| Work item |
Where the listing below has a line with "Gesamtkosten von ca. 200 Mio. €.", write out exactly that line and every line after it, stopping after the line with "Furgone ha un motore diesel da 2143 cm3 con".

| Data extracts |

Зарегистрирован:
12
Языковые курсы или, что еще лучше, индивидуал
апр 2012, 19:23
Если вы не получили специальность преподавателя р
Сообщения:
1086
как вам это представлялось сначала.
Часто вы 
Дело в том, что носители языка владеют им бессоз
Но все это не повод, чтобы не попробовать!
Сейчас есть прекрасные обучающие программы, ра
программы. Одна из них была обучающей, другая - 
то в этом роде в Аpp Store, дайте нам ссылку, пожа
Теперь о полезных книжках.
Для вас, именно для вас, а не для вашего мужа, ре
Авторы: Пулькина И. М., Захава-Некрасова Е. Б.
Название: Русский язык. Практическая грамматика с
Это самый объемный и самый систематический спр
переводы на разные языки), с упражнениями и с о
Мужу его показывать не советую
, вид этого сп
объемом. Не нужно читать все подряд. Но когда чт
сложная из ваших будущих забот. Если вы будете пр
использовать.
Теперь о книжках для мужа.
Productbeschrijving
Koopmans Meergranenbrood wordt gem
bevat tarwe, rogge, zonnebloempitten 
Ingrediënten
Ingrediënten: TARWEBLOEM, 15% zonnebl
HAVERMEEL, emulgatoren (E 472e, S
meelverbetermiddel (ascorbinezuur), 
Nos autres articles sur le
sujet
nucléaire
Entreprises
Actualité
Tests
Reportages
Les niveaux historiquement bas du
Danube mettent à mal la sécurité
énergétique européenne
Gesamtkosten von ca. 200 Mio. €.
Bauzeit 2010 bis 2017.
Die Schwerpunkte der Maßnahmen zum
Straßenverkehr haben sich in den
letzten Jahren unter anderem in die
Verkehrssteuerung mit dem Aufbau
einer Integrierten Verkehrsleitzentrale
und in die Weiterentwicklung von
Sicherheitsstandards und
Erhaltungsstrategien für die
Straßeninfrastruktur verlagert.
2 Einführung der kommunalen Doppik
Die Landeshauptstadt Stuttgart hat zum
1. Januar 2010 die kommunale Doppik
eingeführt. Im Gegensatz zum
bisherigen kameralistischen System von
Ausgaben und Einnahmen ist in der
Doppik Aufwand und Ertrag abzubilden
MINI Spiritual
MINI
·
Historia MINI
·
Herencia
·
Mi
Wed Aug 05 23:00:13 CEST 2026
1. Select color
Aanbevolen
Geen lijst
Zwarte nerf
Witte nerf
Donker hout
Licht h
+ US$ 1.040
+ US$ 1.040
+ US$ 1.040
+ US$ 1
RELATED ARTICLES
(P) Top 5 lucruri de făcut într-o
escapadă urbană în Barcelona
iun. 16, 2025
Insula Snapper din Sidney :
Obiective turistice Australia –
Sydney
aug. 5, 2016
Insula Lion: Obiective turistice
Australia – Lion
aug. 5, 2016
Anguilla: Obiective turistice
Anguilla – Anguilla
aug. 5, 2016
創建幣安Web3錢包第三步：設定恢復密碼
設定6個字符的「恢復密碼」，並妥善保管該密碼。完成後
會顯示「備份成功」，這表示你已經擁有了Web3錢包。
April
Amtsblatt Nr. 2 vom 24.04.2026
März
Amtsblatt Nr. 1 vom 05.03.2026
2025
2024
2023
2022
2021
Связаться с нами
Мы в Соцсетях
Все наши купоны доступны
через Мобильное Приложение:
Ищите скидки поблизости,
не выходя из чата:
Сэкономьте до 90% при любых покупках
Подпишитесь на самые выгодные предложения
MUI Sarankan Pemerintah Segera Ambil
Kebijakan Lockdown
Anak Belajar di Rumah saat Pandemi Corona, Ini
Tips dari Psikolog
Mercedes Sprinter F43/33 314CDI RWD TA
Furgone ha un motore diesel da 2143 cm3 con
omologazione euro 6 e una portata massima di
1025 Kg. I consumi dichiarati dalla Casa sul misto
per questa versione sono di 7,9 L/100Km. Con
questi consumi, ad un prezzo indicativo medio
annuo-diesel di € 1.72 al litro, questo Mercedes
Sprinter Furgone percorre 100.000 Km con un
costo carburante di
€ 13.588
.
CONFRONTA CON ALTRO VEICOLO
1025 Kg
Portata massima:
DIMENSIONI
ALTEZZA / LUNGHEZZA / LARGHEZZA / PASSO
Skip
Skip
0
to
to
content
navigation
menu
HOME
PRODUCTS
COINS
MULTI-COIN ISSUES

* * *

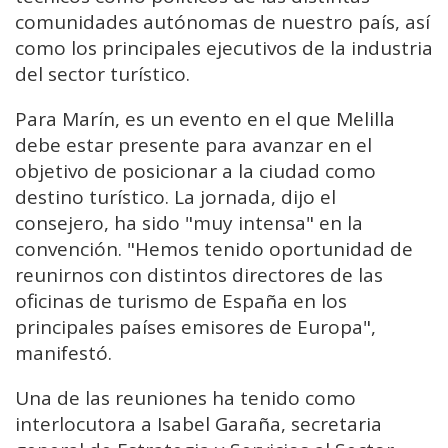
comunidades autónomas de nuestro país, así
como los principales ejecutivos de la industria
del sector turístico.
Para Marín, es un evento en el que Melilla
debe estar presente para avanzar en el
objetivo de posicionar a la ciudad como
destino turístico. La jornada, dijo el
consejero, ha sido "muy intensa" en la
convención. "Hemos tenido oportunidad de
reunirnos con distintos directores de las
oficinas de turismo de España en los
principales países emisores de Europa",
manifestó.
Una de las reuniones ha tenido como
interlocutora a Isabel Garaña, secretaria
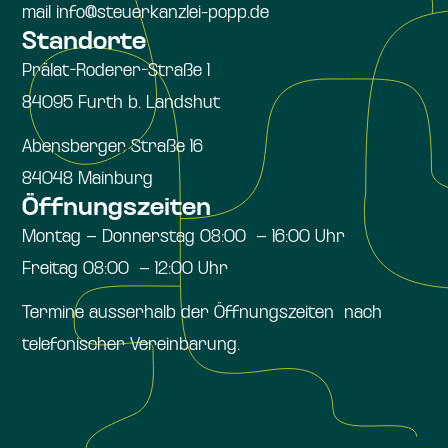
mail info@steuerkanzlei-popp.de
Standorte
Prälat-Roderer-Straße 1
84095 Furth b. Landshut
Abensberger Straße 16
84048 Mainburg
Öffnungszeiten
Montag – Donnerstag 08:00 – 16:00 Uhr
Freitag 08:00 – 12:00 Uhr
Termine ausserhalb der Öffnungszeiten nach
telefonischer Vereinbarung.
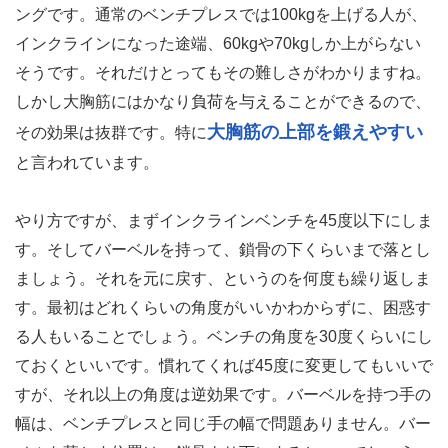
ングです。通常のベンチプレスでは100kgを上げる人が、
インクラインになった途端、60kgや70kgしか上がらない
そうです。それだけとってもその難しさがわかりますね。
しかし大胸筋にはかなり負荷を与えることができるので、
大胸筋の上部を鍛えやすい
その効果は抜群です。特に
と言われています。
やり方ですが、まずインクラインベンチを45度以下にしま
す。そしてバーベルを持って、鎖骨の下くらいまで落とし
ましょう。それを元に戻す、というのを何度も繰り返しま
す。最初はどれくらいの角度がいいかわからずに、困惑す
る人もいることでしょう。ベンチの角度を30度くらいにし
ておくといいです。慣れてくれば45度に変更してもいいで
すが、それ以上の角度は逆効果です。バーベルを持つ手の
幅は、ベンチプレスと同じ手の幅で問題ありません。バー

==

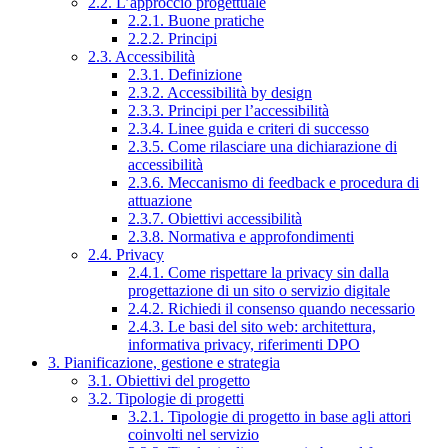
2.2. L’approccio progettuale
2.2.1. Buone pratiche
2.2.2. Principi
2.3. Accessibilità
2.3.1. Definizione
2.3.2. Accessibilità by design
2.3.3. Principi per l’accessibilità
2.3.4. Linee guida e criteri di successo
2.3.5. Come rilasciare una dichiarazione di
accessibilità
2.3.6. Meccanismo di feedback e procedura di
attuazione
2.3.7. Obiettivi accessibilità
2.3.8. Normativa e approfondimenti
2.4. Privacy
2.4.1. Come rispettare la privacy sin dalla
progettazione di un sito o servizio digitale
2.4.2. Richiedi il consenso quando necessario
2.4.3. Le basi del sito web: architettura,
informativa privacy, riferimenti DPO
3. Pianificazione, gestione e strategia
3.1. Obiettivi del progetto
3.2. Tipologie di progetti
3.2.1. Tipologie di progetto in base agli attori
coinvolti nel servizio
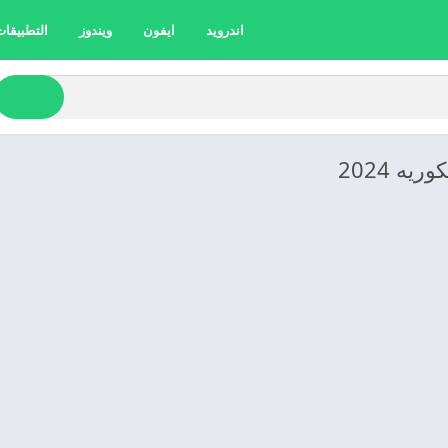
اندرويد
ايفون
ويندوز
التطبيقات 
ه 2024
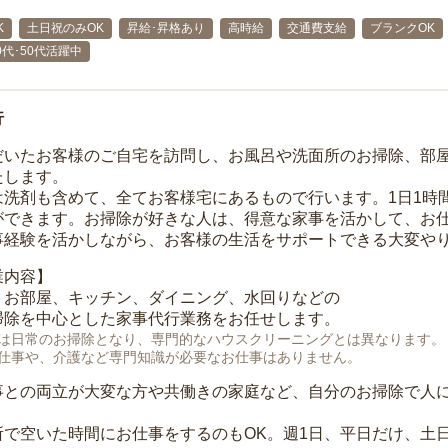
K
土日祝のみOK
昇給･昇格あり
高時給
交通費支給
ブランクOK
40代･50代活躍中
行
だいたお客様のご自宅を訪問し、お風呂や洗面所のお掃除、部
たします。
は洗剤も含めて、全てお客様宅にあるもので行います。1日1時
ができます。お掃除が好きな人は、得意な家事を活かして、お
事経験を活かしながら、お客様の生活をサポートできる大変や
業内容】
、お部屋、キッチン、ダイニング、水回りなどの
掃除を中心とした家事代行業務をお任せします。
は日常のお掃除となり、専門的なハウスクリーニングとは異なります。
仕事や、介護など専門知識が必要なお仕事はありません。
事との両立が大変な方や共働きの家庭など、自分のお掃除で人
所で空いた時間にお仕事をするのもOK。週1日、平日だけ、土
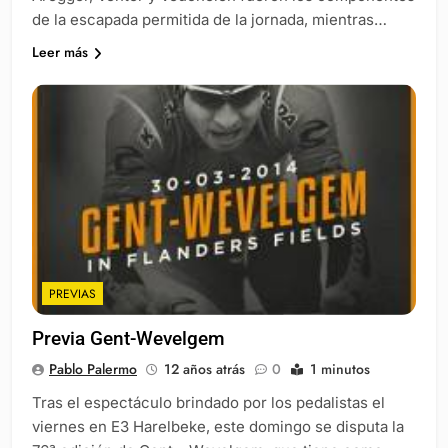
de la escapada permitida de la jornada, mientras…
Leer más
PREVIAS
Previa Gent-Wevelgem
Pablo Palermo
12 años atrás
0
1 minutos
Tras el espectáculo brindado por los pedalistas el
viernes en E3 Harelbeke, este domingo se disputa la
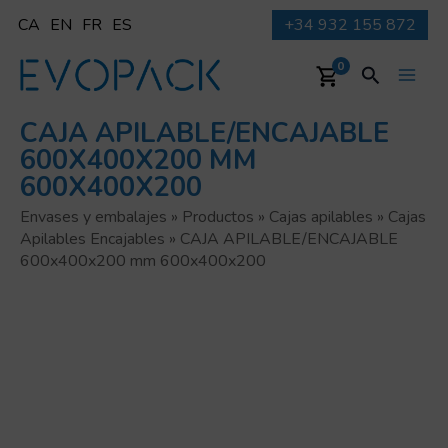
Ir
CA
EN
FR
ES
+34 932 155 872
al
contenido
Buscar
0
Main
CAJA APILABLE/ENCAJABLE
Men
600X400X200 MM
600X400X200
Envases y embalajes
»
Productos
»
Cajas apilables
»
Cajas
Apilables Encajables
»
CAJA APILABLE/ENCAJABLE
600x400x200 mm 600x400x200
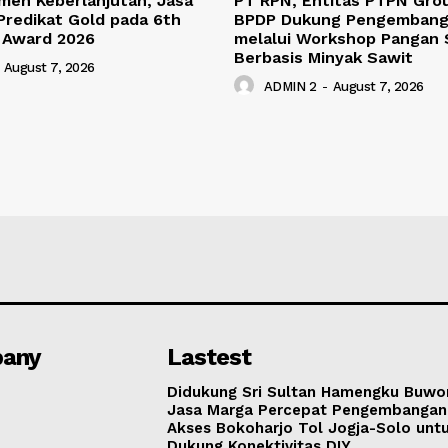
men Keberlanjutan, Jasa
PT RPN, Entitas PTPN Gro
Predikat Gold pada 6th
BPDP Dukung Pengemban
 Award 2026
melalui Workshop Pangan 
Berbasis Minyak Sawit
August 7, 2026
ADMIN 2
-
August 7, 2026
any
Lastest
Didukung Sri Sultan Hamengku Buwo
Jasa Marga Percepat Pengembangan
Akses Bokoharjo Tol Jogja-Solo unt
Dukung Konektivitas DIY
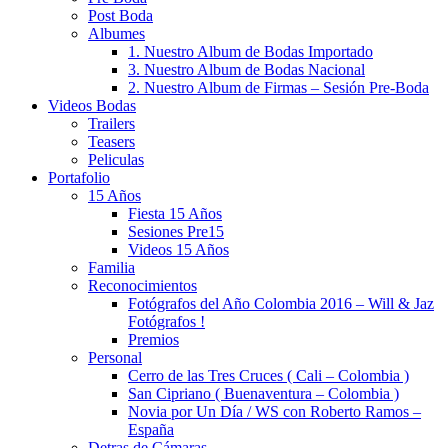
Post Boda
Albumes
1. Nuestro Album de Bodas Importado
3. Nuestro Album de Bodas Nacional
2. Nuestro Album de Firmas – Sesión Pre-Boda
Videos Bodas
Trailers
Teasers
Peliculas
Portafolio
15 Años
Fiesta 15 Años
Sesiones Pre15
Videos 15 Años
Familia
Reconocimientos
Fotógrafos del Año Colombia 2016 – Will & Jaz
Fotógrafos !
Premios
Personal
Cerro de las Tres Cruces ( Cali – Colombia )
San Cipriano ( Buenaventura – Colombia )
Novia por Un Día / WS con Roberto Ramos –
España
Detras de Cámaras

| Solution to the problem |
Gesamtkosten von ca. 200 Mio. €.
Bauzeit 2010 bis 2017.
Die Schwerpunkte der Maßnahmen zum
Straßenverkehr haben sich in den
letzten Jahren unter anderem in die
Verkehrssteuerung mit dem Aufbau
einer Integrierten Verkehrsleitzentrale
und in die Weiterentwicklung von
Sicherheitsstandards und
Erhaltungsstrategien für die
Straßeninfrastruktur verlagert.
2 Einführung der kommunalen Doppik
Die Landeshauptstadt Stuttgart hat zum
1. Januar 2010 die kommunale Doppik
eingeführt. Im Gegensatz zum
bisherigen kameralistischen System von
Ausgaben und Einnahmen ist in der
Doppik Aufwand und Ertrag abzubilden
MINI Spiritual
MINI
·
Historia MINI
·
Herencia
·
Mi
Wed Aug 05 23:00:13 CEST 2026
1. Select color
Aanbevolen
Geen lijst
Zwarte nerf
Witte nerf
Donker hout
Licht h
+ US$ 1.040
+ US$ 1.040
+ US$ 1.040
+ US$ 1
RELATED ARTICLES
(P) Top 5 lucruri de făcut într-o
escapadă urbană în Barcelona
iun. 16, 2025
Insula Snapper din Sidney :
Obiective turistice Australia –
Sydney
aug. 5, 2016
Insula Lion: Obiective turistice
Australia – Lion
aug. 5, 2016
Anguilla: Obiective turistice
Anguilla – Anguilla
aug. 5, 2016
創建幣安Web3錢包第三步：設定恢復密碼
設定6個字符的「恢復密碼」，並妥善保管該密碼。完成後
會顯示「備份成功」，這表示你已經擁有了Web3錢包。
April
Amtsblatt Nr. 2 vom 24.04.2026
März
Amtsblatt Nr. 1 vom 05.03.2026
2025
2024
2023
2022
2021
Связаться с нами
Мы в Соцсетях
Все наши купоны доступны
через Мобильное Приложение:
Ищите скидки поблизости,
не выходя из чата:
Сэкономьте до 90% при любых покупках
Подпишитесь на самые выгодные предложения
MUI Sarankan Pemerintah Segera Ambil
Kebijakan Lockdown
Anak Belajar di Rumah saat Pandemi Corona, Ini
Tips dari Psikolog
Mercedes Sprinter F43/33 314CDI RWD TA
Furgone ha un motore diesel da 2143 cm3 con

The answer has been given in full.